Jonathan Chodroff has admitted to buying and using erythropoietin (EPO) in early 2007 and has been given a two-year sanction by the U.S. Anti-Doping Agency (USADA). The American, who rode for Jelly Belly in 2010, purchased the doping product online through a store run by Joe Papp before turning professional in 2009. He has fully confessed and has urged other riders who may be under investigation by USADA to do the same.
“I couldn’t live with myself by fighting this. It’s not fair to USADA and it’s not fair to the other riders. I want to fully admit to my errors.”
Chodroff was contacted by USADA over a week ago. The governing body wrote a letter explaining that they had electronic evidence linking him with the online store. He immediately called USADA and fully confessed.
“I deeply regret my actions and that I’ve let down my family, friends and the entire cycling community. I’ll have to live with this for the rest of my life,” he said. “The least I can do is be completely honest with the governing body and take full responsibility for my actions.”

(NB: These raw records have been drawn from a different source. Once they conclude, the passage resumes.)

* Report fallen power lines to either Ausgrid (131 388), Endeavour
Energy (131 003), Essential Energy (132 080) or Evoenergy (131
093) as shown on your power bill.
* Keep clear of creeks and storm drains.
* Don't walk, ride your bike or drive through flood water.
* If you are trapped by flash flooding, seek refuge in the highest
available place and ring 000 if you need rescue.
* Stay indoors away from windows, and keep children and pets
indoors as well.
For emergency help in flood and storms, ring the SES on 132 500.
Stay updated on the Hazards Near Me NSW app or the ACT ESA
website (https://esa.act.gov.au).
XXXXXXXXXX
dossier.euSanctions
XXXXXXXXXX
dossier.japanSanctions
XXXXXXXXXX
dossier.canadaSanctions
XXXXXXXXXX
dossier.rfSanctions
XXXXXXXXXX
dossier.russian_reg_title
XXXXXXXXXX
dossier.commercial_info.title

"I think that's really important in sports, where the cheating may seem normalised, that when athletes are confronted with the evidence, they accept the situation and acknowledge their mistakes and move forward.
“While Jonathan made mistakes and broke the rules he did the right thing when confronted and accepted responsibility and the consequences. He didn’t lie about it and didn’t force us to spend precious resources to prove the truth. He did the honourable thing in accepting the penalty.”

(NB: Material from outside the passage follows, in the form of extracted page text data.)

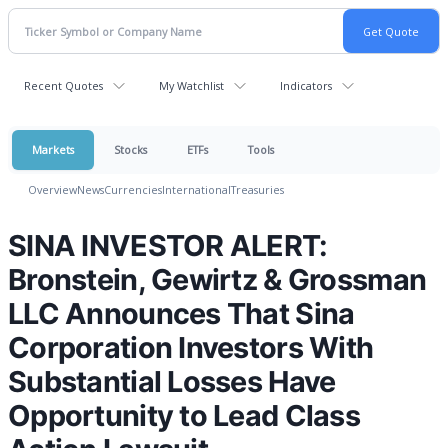
Recent Quotes
My Watchlist
Indicators
Markets
Stocks
ETFs
Tools
Overview
News
Currencies
International
Treasuries
SINA INVESTOR ALERT:
Bronstein, Gewirtz & Grossman
LLC Announces That Sina
Corporation Investors With
Substantial Losses Have
Opportunity to Lead Class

While Chodroff’s confession will comes as a surprise to many, Cyclingnews understand that several US domestic riders are also under investigation in the US, all of whom are linked to Papp, who earlier this year admitted to distributing drugs. Chodroff may be the first to announce his ties to Papp and EPO, however he has appealed for any other guilty parties to follow his lead and come forward.
“I hope that if there are others being pursued in this case that they do the same because it’s the right thing to do at the very least, to take full responsibility for your past actions,” said Chodroff. “If you get caught you should be fully honest.
“I have to make it clear too that I had no relationship or communication with Papp directly. I have never met him or talked to him before. It was completely on my own and acted individually. My actions have no connections with any other riders.”
While no sanction has been announced by USADA, Chodroff will likely face a ban from professional cycling. However the American was already looking to walk away from the sport. Before he does so he wants to make amends for his mistake.
“I’ve talked to my closest friends and family, around 15 people, and I hope they would stand by me. I’ve been amazed by how supportive and understanding they’ve been towards me. They recognise that good people make bad mistakes in life.
“I’m not a shady character,” he added. “I’m easy to talk to and amiable I hope that people realise I’m not a bad person but that I just made a bad choice which I’m trying to make amends for.”
Cyclingnews attempted to contact Papp but he was unavailable for comment.